If deep learning identifies a cup of urine, it can also be used to identify malware

This is a sad story you may have experienced.

You are hot and thirsty, and you see a bottle of water on the table. It's too late to think. Oh! leak! It is oil!

When the time is back to 10 seconds, we come back again.

This time, the extra plot is that you have an uncomfortable enemant who lives with you (this situation is easy to find in the co-tenant army). He put a bottle of unknown liquid like water on the table.

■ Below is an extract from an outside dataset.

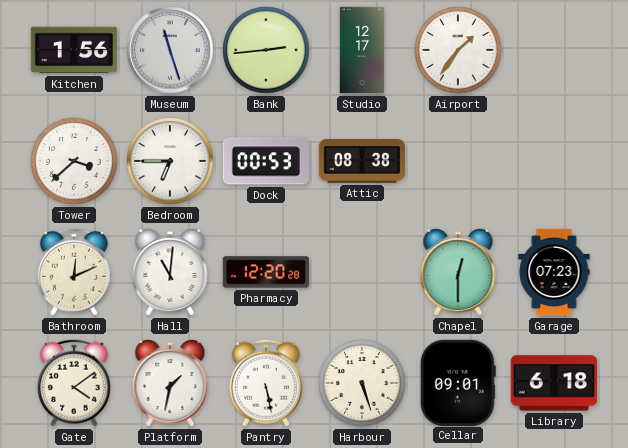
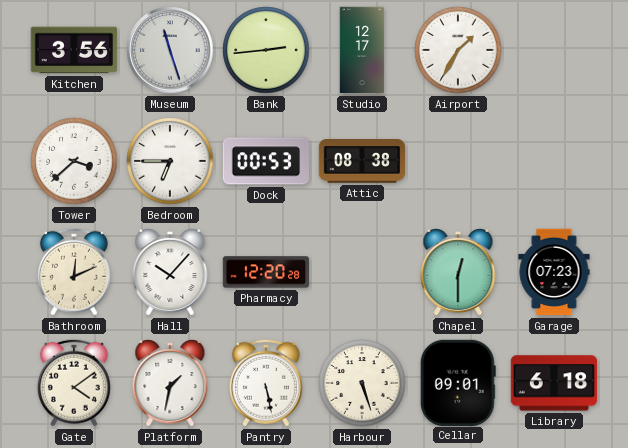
Kitchen: 1:56 -> 3:56
Airport: 1:36 -> 1:35
Hall: 11:01 -> 10:07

You came in again, tired and hot and thirsty, and this time you picked up the bottle of liquid again. This time, you carefully analyzed the substance, shape, and volume. You used your previous experience of struggle to judge again, and then confidently made the right choice and perfectly avoided this prank—a bottle of 100% pure urine. .

The gospel came

If I place this bottle of water-like thing under a conventional computer vision module, it can easily identify its components. If I owe my hand, I have to grab the bottle and try again. Due to the glorious appearance of the fingers, the traditional computer vision module suddenly cannot be identified. However, if I smartly upgrade the system and add an artificial intelligence module, the so-called deep learning technology, this bottle of liquid can be recognized even if my fingers come out. This is the benefit of deep learning with small changes—even if only part of the data can be read, most of the images are masked and correctly identified.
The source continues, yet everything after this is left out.